### DATA LISTING ###

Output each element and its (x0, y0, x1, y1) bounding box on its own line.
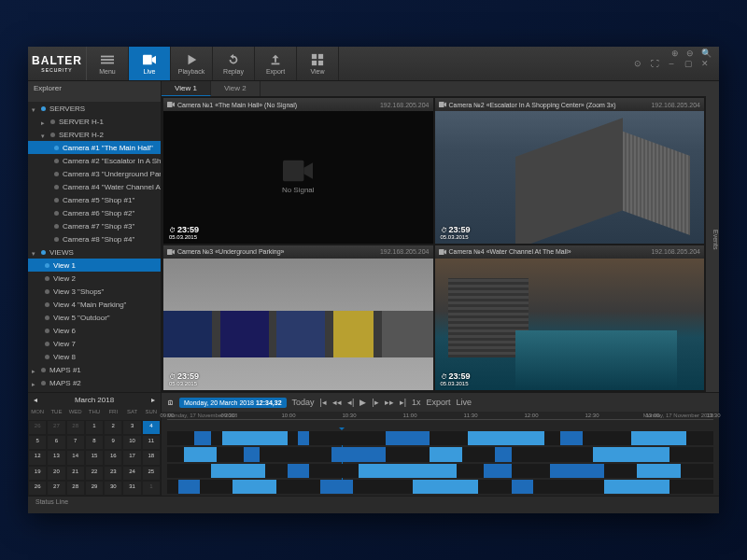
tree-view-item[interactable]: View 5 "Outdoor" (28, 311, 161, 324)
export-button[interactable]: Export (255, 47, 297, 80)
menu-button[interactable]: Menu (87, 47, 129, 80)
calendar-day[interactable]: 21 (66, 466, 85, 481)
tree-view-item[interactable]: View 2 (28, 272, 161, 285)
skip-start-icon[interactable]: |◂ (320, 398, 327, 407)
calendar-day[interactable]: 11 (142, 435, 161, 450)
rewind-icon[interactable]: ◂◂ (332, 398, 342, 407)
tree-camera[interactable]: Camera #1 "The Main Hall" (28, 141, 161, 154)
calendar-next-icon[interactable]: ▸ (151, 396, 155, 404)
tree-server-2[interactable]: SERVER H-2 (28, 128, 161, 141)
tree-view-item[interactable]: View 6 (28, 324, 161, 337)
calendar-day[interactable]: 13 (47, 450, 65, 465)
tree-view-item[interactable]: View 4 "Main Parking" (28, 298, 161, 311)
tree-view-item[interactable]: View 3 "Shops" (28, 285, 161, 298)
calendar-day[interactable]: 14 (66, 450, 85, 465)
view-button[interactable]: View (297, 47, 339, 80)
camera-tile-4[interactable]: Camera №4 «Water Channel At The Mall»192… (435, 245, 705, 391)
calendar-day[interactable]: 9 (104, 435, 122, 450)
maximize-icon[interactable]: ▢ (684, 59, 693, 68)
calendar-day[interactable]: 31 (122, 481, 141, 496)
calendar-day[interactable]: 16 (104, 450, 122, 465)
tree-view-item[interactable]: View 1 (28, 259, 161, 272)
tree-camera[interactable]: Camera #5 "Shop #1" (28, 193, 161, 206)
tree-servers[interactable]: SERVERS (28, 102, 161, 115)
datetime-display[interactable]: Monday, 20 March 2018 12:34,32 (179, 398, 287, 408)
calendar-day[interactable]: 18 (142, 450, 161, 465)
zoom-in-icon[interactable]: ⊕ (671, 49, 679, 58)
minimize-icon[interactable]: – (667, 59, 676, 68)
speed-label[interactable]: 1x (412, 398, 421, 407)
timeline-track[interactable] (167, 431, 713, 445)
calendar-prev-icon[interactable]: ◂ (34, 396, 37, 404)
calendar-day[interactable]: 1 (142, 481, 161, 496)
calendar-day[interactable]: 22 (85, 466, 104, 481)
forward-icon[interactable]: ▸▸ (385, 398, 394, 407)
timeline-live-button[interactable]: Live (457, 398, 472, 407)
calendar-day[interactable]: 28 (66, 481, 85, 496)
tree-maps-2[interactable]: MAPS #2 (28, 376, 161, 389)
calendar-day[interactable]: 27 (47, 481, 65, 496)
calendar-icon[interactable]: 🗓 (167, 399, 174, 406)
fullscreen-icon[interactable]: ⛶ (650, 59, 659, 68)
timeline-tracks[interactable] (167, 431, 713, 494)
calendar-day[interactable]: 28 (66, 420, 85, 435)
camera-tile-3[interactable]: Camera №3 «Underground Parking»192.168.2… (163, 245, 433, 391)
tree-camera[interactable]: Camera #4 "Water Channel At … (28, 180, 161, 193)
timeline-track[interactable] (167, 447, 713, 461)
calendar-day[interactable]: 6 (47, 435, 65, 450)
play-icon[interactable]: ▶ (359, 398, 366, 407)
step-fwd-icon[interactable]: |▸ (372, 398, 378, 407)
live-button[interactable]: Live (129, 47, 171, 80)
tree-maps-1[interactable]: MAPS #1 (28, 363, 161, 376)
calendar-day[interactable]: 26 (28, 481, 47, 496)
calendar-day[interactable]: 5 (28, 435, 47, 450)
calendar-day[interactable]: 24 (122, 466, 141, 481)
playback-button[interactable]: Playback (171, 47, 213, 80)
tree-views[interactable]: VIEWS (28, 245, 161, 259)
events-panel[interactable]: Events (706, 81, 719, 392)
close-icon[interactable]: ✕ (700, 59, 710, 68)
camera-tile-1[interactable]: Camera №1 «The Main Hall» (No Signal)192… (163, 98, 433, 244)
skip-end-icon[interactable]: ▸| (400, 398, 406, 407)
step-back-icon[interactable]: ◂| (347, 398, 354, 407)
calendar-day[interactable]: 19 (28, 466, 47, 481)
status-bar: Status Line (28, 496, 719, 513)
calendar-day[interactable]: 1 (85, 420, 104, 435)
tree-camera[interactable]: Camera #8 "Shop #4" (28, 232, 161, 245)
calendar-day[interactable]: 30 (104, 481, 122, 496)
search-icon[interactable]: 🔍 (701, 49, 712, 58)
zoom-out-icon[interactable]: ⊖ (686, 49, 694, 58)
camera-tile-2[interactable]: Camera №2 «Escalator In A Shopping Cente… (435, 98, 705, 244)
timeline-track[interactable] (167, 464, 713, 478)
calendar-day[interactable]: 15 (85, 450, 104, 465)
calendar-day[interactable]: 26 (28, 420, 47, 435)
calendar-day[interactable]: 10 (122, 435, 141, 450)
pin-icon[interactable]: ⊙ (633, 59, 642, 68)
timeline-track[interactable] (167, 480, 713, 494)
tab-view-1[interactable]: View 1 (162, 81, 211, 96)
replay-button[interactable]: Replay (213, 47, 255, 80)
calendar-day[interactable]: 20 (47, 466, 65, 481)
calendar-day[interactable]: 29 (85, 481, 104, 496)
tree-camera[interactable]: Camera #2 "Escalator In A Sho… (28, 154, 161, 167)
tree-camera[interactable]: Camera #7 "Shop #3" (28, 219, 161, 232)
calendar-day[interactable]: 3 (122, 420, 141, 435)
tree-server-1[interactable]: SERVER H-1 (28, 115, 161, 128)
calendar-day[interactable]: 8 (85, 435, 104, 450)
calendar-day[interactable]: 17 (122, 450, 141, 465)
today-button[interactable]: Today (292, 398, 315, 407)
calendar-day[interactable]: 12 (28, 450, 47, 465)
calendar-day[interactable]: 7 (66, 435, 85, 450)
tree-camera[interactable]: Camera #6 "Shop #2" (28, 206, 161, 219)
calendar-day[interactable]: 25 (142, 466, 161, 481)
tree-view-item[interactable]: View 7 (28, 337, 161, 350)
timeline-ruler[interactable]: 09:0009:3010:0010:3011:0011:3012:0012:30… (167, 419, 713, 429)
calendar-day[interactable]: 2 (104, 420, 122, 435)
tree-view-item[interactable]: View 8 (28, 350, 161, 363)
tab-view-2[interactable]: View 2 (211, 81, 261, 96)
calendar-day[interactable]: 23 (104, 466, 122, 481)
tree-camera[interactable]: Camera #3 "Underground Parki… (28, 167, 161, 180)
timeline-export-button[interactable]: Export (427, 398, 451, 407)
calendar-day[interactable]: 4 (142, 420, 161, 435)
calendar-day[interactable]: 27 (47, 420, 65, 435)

###
### DATA LISTING ###

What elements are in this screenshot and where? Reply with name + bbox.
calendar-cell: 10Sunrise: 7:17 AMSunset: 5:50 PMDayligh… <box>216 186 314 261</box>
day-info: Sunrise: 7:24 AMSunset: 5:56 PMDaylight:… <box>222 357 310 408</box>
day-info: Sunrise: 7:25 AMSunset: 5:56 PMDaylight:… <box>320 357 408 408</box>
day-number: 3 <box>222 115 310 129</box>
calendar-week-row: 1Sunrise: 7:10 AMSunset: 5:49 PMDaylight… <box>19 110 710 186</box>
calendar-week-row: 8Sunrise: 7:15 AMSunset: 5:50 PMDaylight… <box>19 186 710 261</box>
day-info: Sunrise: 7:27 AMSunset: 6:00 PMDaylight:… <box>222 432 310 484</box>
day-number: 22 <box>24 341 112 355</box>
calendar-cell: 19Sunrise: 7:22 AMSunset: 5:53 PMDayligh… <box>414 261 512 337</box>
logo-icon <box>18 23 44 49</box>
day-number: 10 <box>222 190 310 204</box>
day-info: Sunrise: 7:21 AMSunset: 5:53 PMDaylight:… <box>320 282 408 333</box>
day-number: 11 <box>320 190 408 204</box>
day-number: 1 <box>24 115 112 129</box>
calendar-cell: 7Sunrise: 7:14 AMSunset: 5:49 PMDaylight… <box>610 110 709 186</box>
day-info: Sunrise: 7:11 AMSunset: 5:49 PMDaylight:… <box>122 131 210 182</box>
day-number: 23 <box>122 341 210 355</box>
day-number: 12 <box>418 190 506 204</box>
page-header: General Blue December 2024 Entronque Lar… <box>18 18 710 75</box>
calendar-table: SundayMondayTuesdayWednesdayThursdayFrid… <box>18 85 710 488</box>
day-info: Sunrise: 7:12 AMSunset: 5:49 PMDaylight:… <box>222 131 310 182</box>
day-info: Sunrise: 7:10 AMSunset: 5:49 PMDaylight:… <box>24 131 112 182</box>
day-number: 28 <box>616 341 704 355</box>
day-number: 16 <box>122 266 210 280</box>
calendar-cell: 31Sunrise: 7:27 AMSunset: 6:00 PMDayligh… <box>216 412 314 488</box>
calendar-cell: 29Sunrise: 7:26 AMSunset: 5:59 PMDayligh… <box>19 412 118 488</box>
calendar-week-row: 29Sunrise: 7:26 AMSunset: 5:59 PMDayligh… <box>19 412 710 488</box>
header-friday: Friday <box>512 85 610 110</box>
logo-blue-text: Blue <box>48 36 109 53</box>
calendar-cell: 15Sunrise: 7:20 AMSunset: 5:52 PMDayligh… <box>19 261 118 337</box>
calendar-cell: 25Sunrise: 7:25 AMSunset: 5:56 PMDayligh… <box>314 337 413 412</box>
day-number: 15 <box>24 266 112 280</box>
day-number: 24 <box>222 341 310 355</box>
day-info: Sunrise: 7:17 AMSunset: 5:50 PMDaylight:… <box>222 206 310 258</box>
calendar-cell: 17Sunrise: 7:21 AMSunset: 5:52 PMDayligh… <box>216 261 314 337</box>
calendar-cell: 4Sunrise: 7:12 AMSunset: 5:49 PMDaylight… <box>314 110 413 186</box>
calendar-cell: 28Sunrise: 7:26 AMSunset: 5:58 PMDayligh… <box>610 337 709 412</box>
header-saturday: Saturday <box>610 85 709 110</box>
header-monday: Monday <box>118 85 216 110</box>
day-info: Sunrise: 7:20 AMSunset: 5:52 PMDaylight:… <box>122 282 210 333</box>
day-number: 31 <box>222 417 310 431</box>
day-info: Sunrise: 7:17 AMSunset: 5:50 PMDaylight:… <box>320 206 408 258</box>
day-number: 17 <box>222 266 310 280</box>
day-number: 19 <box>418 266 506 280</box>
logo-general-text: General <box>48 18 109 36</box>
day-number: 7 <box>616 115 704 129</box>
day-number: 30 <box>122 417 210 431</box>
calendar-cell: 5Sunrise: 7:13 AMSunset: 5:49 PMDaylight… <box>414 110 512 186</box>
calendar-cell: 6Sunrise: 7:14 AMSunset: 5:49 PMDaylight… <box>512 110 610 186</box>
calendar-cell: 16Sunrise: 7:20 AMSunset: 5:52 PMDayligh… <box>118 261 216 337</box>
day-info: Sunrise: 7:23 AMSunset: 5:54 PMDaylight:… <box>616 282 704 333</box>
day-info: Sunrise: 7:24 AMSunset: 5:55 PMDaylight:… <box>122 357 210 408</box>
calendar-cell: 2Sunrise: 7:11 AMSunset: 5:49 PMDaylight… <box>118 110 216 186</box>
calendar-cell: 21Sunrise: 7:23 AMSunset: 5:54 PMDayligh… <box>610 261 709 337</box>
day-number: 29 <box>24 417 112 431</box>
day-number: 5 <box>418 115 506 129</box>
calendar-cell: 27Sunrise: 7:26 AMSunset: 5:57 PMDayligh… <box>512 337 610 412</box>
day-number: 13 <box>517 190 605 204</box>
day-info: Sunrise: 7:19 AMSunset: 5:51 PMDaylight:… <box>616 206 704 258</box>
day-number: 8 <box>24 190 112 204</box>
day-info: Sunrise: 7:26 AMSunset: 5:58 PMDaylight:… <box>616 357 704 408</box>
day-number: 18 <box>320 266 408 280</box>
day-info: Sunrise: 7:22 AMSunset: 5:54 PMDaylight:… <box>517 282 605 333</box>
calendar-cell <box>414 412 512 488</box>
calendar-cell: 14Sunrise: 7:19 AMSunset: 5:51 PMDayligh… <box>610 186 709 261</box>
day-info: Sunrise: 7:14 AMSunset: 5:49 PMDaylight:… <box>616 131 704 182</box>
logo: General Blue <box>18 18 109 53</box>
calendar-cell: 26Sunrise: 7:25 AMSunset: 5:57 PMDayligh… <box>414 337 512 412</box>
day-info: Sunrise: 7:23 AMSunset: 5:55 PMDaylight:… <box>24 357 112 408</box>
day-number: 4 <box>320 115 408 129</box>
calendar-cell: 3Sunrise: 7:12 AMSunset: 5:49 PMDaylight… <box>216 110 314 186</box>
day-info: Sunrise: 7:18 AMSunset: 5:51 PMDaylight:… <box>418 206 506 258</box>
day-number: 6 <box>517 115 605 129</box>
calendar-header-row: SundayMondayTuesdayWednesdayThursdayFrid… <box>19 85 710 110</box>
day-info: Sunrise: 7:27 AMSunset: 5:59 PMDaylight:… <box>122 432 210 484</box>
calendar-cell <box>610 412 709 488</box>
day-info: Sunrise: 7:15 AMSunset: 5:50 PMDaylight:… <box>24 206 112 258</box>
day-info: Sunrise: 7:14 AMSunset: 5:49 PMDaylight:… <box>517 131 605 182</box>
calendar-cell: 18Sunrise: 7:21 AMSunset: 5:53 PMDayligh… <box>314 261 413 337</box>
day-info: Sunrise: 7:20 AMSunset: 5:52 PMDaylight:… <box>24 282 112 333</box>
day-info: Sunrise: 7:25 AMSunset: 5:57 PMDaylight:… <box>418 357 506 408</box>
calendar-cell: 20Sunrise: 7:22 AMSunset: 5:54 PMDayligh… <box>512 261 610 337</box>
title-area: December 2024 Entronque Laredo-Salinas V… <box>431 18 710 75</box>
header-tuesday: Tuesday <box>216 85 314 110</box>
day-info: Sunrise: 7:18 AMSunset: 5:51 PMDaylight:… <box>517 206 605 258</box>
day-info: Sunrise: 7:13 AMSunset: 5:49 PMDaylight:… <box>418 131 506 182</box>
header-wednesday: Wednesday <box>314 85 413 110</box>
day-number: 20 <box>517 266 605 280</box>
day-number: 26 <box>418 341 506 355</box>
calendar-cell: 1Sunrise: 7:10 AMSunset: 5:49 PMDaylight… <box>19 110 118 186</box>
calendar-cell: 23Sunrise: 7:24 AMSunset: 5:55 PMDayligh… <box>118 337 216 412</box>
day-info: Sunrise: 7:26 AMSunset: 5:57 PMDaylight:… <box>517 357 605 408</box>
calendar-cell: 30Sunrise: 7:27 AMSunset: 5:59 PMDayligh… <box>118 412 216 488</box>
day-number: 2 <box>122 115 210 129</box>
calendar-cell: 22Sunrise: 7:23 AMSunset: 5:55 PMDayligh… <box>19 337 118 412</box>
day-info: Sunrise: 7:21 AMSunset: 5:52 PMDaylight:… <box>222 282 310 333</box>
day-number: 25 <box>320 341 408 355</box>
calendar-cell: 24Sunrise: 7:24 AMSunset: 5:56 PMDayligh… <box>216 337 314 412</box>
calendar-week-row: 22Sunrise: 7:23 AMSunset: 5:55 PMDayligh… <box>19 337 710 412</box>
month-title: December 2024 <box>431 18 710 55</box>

###

WORK TASK: Check each line above for the word "header", and copy the lines where it appears.

SOLUTION FOR THIS EXERCISE:
page-header: General Blue December 2024 Entronque Lar… <box>18 18 710 75</box>
header-friday: Friday <box>512 85 610 110</box>
header-saturday: Saturday <box>610 85 709 110</box>
header-monday: Monday <box>118 85 216 110</box>
calendar-header-row: SundayMondayTuesdayWednesdayThursdayFrid… <box>19 85 710 110</box>
header-tuesday: Tuesday <box>216 85 314 110</box>
header-wednesday: Wednesday <box>314 85 413 110</box>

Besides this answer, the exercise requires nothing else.